Favorable outcomes in our cases have demonstrated the effectiveness and safety of this technique in rescuing scleral-sutured PMMA IOLs. CZ70BD is a commonly used scleral-sutured PMMA IOL that has an optic diameter of 7.0 mm and an overall tip-to-tip size of 12.5 mm. Any rotation or movement of such a sizable rigid IOL in the anterior chamber would result in damage to the iris and corneal endothelium, which may give rise to postoperative complications including chronic corneal edema, posterior synechia, and cystoid macular edema. Our cases had pre-existing poor clinical status and our repositioning technique appears to be superior to other techniques, because it avoids excessive manipulation to expose the haptics or IOL. To date, all eyes quickly recovered with negligible corneal endothelial cell loss and mild inflammation. IOL centration was achieved in all of our cases after surgery with no major complications. The closed-eye fixation technique that we used can work well with either pars plana vitrectomy or limbal vitrectomy. Such a combined approach is efficient in both posterior and anterior segment management.
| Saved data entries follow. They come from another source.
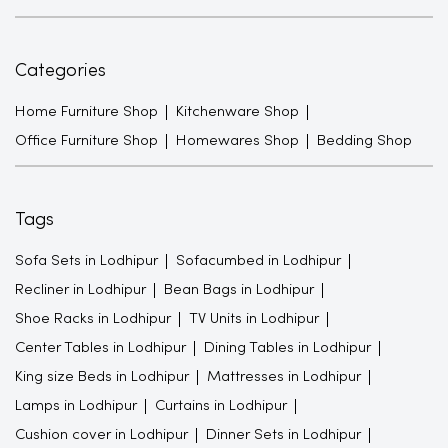
Categories
Home Furniture Shop
Kitchenware Shop
Office Furniture Shop
Homewares Shop
Bedding Shop
Tags
Sofa Sets in Lodhipur
Sofacumbed in Lodhipur
Recliner in Lodhipur
Bean Bags in Lodhipur
Shoe Racks in Lodhipur
TV Units in Lodhipur
Center Tables in Lodhipur
Dining Tables in Lodhipur
King size Beds in Lodhipur
Mattresses in Lodhipur
Lamps in Lodhipur
Curtains in Lodhipur
Cushion cover in Lodhipur
Dinner Sets in Lodhipur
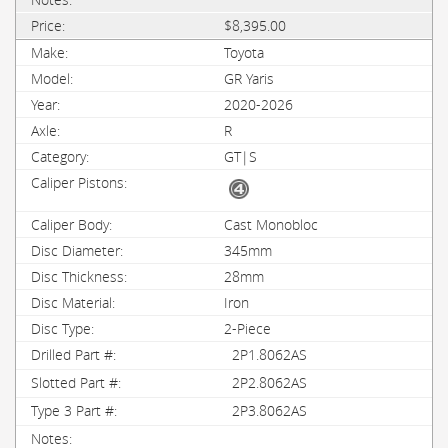
$8,395.00
Toyota
GR Yaris
2020-2026
R
GT|S
Cast Monobloc
345mm
28mm
Iron
2-Piece
2P1.8062AS
2P2.8062AS
2P3.8062AS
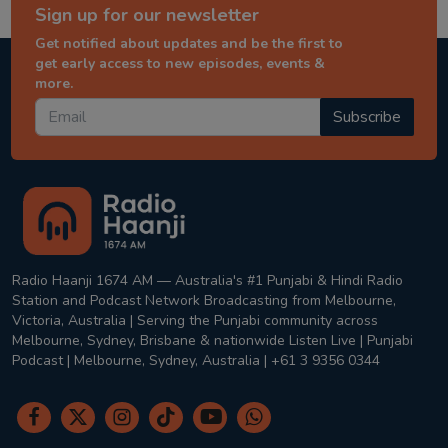
Sign up for our newsletter
Get notified about updates and be the first to
get early access to new episodes, events &
more.
Subscribe
Radio Haanji 1674 AM — Australia's #1 Punjabi & Hindi Radio
Station and Podcast Network Broadcasting from Melbourne,
Victoria, Australia | Serving the Punjabi community across
Melbourne, Sydney, Brisbane & nationwide Listen Live | Punjabi
Podcast | Melbourne, Sydney, Australia | +61 3 9356 0344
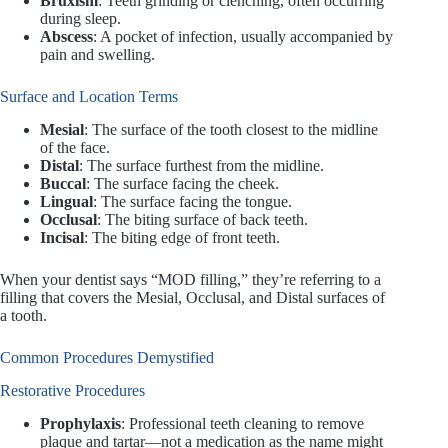
Bruxism
: Teeth grinding or clenching, often occurring
during sleep.
Abscess
: A pocket of infection, usually accompanied by
pain and swelling.
Surface and Location Terms
Mesial
: The surface of the tooth closest to the midline
of the face.
Distal
: The surface furthest from the midline.
Buccal
: The surface facing the cheek.
Lingual
: The surface facing the tongue.
Occlusal
: The biting surface of back teeth.
Incisal
: The biting edge of front teeth.
When your dentist says “MOD filling,” they’re referring to a
filling that covers the Mesial, Occlusal, and Distal surfaces of
a tooth.
Common Procedures Demystified
Restorative Procedures
Prophylaxis
: Professional teeth cleaning to remove
plaque and tartar—not a medication as the name might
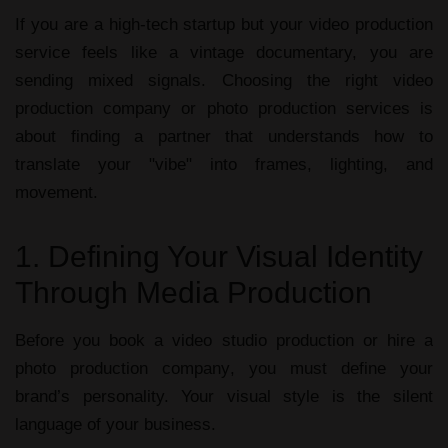
If you are a high-tech startup but your
video production
service
feels like a vintage documentary, you are
sending mixed signals. Choosing the right
video
production company
or
photo production services
is
about finding a partner that understands how to
translate your "vibe" into frames, lighting, and
movement.
1. Defining Your Visual Identity
Through Media Production
Before you book a
video studio production
or hire a
photo production company
, you must define your
brand’s personality. Your visual style is the silent
language of your business.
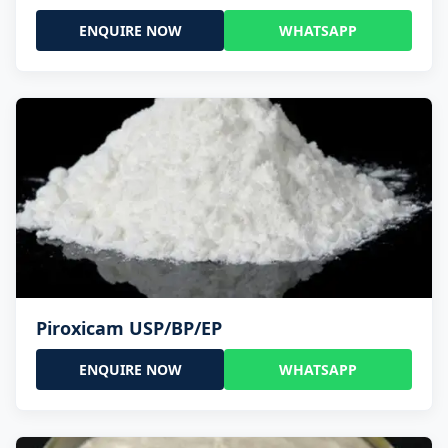
ENQUIRE NOW
WHATSAPP
Piroxicam USP/BP/EP
ENQUIRE NOW
WHATSAPP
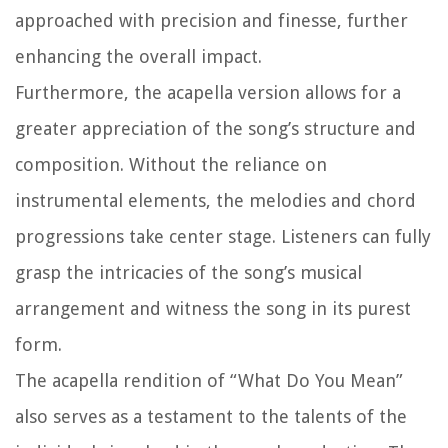
approached with precision and finesse, further
enhancing the overall impact.
Furthermore, the acapella version allows for a
greater appreciation of the song’s structure and
composition. Without the reliance on
instrumental elements, the melodies and chord
progressions take center stage. Listeners can fully
grasp the intricacies of the song’s musical
arrangement and witness the song in its purest
form.
The acapella rendition of “What Do You Mean”
also serves as a testament to the talents of the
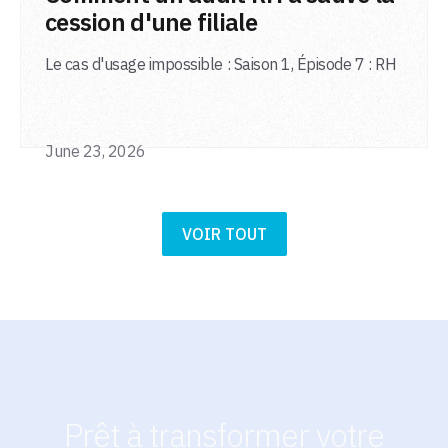
cession d'une filiale
Le cas d'usage impossible : Saison 1, Épisode 7 : RH
June 23, 2026
VOIR TOUT
Prêt à transformer votre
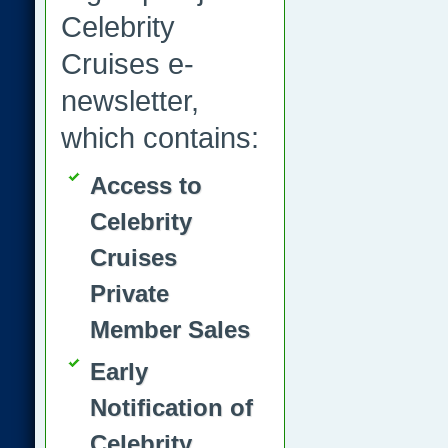
Celebrity
Cruises e-
newsletter,
which contains:
Access to
Celebrity
Cruises
Private
Member Sales
Early
Notification of
Celebrity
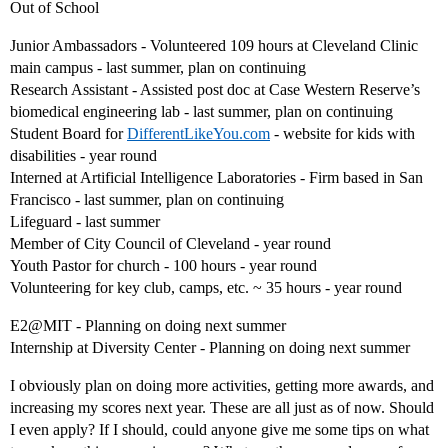
Out of School
Junior Ambassadors - Volunteered 109 hours at Cleveland Clinic
main campus - last summer, plan on continuing
Research Assistant - Assisted post doc at Case Western Reserve’s
biomedical engineering lab - last summer, plan on continuing
Student Board for
DifferentLikeYou.com
- website for kids with
disabilities - year round
Interned at Artificial Intelligence Laboratories - Firm based in San
Francisco - last summer, plan on continuing
Lifeguard - last summer
Member of City Council of Cleveland - year round
Youth Pastor for church - 100 hours - year round
Volunteering for key club, camps, etc. ~ 35 hours - year round
E2@MIT - Planning on doing next summer
Internship at Diversity Center - Planning on doing next summer
I obviously plan on doing more activities, getting more awards, and
increasing my scores next year. These are all just as of now. Should
I even apply? If I should, could anyone give me some tips on what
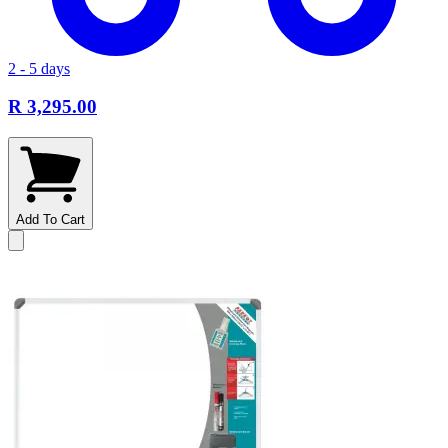
2 - 5 days
R 3,295.00
Add To Cart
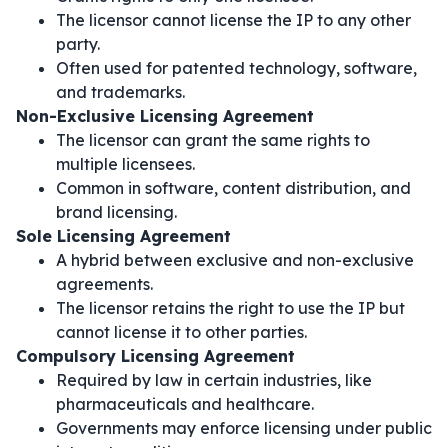
The licensor cannot license the IP to any other
party.
Often used for patented technology, software,
and trademarks.
Non-Exclusive Licensing Agreement
The licensor can grant the same rights to
multiple licensees.
Common in software, content distribution, and
brand licensing.
Sole Licensing Agreement
A hybrid between exclusive and non-exclusive
agreements.
The licensor retains the right to use the IP but
cannot license it to other parties.
Compulsory Licensing Agreement
Required by law in certain industries, like
pharmaceuticals and healthcare.
Governments may enforce licensing under public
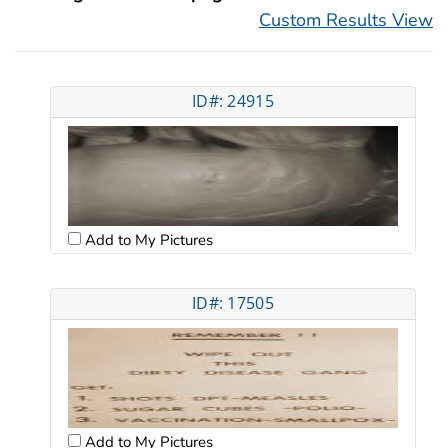
Custom Results View
ID#: 24915
Add to My Pictures
ID#: 17505
Add to My Pictures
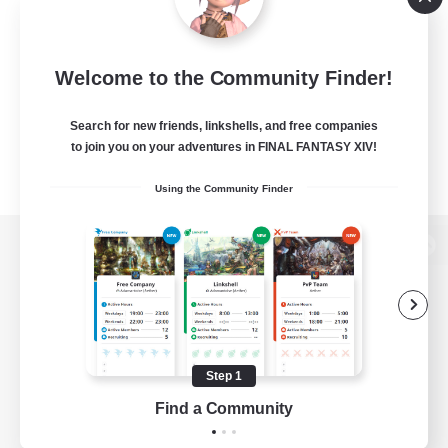
Welcome to the Community Finder!
Search for new friends, linkshells, and free companies
to join you on your adventures in FINAL FANTASY XIV!
Using the Community Finder
View desktop version of the Lodestone
Game Download
Step 1
Find a Community
Official Information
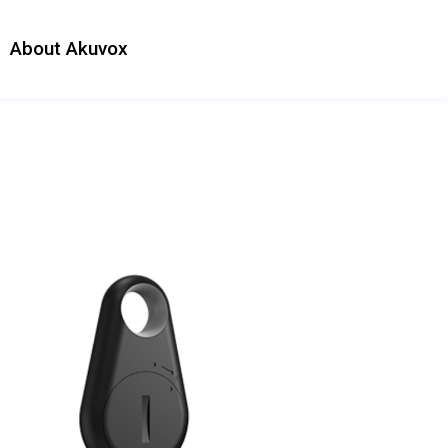
About Akuvox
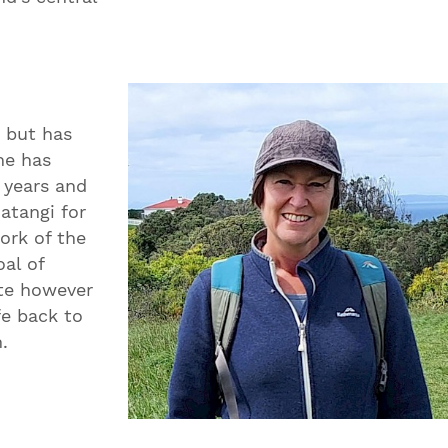
y but has
he has
0 years and
Matangi for
ork of the
al of
ute however
fe back to
.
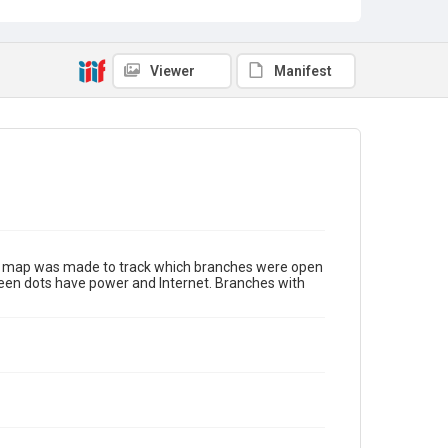
Viewer
Manifest
tus map was made to track which branches were open
green dots have power and Internet. Branches with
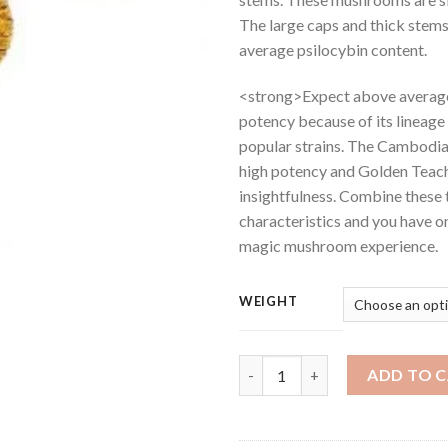
The large caps and thick stem
average psilocybin content.
<strong>Expect above averag
potency because of its lineage
popular strains. The Cambodian
high potency and Golden Teache
insightfulness. Combine these
characteristics and you have 
magic mushroom experience.
WEIGHT
Buy Cambodia Gold Magic Mus
ADD TO 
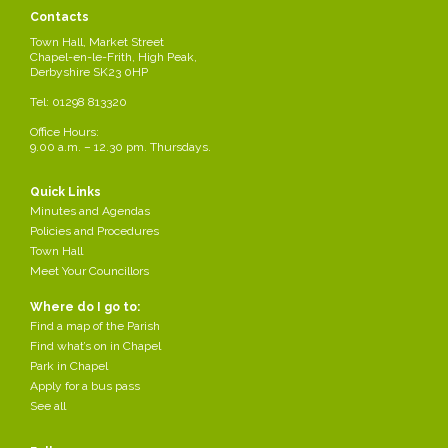
Contacts
Town Hall, Market Street
Chapel-en-le-Frith, High Peak,
Derbyshire SK23 0HP
Tel: 01298 813320
Office Hours:
9.00 a.m. – 12.30 pm. Thursdays.
Quick Links
Minutes and Agendas
Policies and Procedures
Town Hall
Meet Your Councillors
Where do I go to:
Find a map of the Parish
Share this page
Find what’s on in Chapel
Park in Chapel
Apply for a bus pass
See all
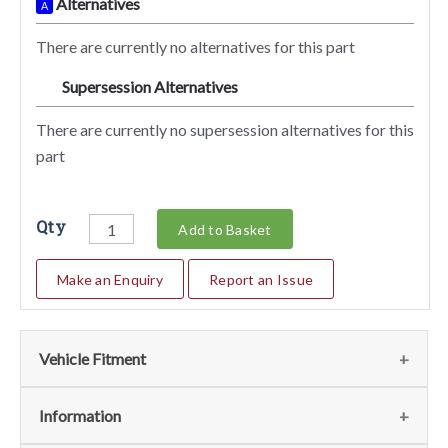
Alternatives
A
There are currently no alternatives for this part
Supersession Alternatives
SA
There are currently no supersession alternatives for this
part
Qty
Add to Basket
Make an Enquiry
Report an Issue
Vehicle Fitment
We currently do not have any information regarding the
Information
vehicles for this part. For more information please contact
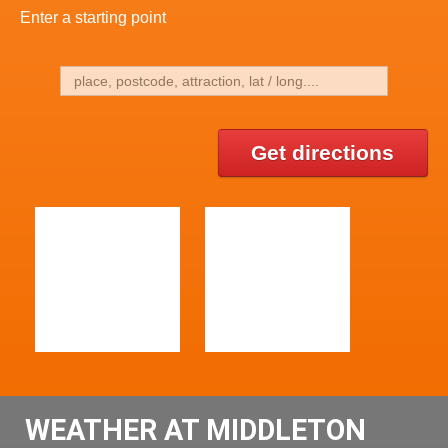
Enter a starting point
Get directions
WEATHER AT MIDDLETON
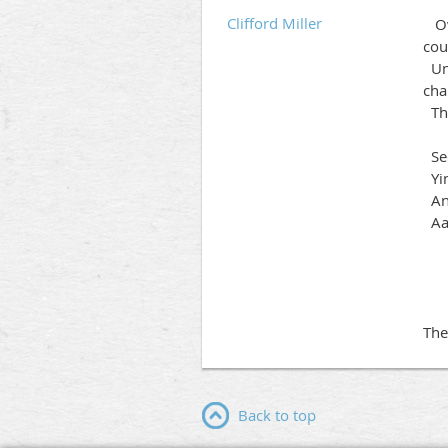
Clifford Miller
Ove
cou
Uni
cha
The
Sec
Y
A
Aa
K
The
Back to top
However, this technique has limitations. Although a 10-0 polypropylene suture loop in this technique appears more durable than a single delicate suture to anchor each IOL haptic, more tensile sutures such as 9-0 polypropylene1 and Gore-Tex11 may be better options for scleral fixation of the IOL in the prolonged postoperative period if these sutures are available.

In summary, our results confirm that the simplified ab externo fixation technique that we developed offers an effective and minimally invasive surgical alternative to secure dislocated previously scleral-sutured PMMA IOLs. Long-term observation is required to further ascertain the effectiveness of this technique, and to determine any associated complications.